1
$\begingroup$

Consider the following problem:

There are two arrays A and B with equal number of elements (say each element is 32-bit signed integer). Now I have to estimate if arrays A and B are exact duplicates of each other (notwithstanding the order of the elements). Example: A={1,3,4,4} is the exact duplicate of B={4,3,1,4}

For sake of my question, assume that we cannot solve this exhaustively or by using a hashtable. Now, I define some operator (say R - which is both commutative and associative) which when applied to the elements of A and the elements of B give the same output V. However, V should be obtained only by this combination of elements.

As a side, I want to know if a combination of XOR and OR satisfies criteria for operator R. Essentially, I find XOR_A and XOR_B (A and B being the arrays). Also I find SUM_A and SUM_B. If XOR_A = XOR_B and SUM_A = SUM_B, can I say that the two arrays are exact duplicates.

If above is not true, is there any such operator R ?

  • 0
    Nope.$R$is dependent on the number of occurrences of each integer. In your example it is incorrect since, "2" occurs only once in A but twice in B. Also "4" occurs twice in A and only once in B.2012-03-07

1 Answers 1

3

Assuming (as the problem seems to imply) that your operator takes 32-bit integers and returns 32-bit integers, then there can't be such an operator R, by a counting argument.
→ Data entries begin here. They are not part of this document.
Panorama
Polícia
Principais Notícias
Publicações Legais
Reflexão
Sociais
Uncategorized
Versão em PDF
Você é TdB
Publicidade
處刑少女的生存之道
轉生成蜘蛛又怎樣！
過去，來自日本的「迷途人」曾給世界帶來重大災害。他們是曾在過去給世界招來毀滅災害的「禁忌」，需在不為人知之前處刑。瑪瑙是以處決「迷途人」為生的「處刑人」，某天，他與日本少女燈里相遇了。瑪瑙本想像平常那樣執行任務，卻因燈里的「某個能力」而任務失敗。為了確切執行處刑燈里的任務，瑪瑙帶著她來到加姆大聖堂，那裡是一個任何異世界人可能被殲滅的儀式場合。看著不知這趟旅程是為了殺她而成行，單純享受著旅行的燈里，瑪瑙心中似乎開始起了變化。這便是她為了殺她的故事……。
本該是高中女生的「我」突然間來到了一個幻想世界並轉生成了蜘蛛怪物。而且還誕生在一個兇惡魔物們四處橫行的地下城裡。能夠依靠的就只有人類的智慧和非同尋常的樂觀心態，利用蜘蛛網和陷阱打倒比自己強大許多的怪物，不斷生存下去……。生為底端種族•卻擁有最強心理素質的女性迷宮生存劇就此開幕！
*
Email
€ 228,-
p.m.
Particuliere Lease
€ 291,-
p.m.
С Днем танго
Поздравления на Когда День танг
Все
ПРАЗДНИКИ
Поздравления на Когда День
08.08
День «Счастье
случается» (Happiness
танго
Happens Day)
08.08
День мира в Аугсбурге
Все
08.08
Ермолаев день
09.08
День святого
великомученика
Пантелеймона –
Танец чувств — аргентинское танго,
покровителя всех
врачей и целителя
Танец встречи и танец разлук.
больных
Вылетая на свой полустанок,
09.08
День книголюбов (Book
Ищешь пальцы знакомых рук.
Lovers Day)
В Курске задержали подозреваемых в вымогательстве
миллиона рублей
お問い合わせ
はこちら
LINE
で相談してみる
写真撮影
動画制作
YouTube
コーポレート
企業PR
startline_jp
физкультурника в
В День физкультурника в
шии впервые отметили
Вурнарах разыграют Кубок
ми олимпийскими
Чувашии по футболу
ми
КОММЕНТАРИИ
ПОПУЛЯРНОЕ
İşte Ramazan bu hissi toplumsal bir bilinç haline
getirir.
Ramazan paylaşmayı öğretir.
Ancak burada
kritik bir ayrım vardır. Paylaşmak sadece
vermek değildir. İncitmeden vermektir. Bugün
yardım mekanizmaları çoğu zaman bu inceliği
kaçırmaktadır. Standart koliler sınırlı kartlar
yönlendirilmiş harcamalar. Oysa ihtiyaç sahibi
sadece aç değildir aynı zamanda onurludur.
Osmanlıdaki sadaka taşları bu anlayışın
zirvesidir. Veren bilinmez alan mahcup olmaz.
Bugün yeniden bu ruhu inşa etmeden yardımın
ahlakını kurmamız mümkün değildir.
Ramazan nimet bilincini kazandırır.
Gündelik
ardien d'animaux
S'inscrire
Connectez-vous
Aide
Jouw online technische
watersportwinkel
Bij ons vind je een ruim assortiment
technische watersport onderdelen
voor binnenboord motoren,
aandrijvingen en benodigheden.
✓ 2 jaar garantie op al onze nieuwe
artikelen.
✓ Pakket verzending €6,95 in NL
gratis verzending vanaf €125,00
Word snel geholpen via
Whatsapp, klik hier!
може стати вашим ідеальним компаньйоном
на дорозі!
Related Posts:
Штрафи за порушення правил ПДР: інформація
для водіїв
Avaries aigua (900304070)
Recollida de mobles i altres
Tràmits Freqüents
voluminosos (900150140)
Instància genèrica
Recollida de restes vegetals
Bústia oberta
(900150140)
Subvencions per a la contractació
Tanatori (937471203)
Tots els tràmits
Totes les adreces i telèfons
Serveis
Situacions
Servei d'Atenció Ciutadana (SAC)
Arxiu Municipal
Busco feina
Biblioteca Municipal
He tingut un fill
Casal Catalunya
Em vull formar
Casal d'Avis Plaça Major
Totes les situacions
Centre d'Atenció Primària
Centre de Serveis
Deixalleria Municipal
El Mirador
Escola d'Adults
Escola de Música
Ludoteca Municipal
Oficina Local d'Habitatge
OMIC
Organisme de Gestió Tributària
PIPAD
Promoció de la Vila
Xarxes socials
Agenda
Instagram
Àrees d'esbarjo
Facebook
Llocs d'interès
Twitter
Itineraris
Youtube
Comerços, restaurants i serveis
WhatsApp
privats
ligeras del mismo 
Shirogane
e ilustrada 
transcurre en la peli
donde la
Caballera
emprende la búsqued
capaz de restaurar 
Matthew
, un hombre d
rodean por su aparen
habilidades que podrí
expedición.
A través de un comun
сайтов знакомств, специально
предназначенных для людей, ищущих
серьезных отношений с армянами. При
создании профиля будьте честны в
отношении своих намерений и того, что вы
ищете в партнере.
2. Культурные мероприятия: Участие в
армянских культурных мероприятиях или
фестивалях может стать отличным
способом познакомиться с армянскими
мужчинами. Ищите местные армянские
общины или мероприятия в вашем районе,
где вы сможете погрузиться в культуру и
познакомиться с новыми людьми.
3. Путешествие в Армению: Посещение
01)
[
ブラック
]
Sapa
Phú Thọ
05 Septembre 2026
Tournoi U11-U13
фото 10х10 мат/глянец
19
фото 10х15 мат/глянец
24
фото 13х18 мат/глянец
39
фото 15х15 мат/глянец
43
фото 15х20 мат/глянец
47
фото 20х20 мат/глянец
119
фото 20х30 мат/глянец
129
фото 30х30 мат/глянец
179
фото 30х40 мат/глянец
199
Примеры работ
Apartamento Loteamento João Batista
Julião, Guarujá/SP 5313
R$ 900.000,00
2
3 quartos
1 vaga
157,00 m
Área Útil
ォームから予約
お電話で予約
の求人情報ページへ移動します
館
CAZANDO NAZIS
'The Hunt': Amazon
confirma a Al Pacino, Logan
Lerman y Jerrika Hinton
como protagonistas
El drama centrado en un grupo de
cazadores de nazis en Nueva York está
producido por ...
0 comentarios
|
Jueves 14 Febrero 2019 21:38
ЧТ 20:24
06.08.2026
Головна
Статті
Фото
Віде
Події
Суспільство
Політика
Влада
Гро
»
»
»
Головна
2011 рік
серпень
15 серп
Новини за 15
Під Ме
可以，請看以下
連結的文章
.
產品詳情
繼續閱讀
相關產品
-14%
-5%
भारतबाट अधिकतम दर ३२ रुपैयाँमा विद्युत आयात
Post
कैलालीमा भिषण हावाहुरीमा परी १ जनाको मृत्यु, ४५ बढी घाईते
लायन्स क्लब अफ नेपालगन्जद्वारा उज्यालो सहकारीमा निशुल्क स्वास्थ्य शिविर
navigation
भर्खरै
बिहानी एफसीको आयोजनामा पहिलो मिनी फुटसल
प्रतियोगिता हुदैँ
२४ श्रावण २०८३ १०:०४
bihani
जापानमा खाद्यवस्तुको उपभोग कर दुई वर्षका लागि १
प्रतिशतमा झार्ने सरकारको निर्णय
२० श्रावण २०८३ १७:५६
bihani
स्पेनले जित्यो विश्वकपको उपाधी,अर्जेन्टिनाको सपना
It's easiest to show for the simplest case where there are two elements in each array: every such array is equivalent to exactly one array $A$ where $A[0]\leq A[1]$. But for each value $n$ of $A[1]$ there are $n$ values of $A[0]$ that satisfy the 'sorted' condition, and so there are $\displaystyle{\sum_{i=0}^{2^{32}-1}}i = 2^{31}(2^{32}-1)$ different equivalence classes of arrays $A$. Since this is larger than $2^{32}$, it's impossible to map each array uniquely down to a single value no matter what operator you use.

In the more general case, there are ${2^{32}+n-1}\choose{n}$ or (very roughly) $\frac{1}{n!}2^{32n}$ different sorted arrays, and every array is equivalent to exactly one of these; since there are $2^{32n}$ different 'unsorted arrays', for small $n$ it's impossible to create any set of values substantially smaller than the original arrays that can represent them.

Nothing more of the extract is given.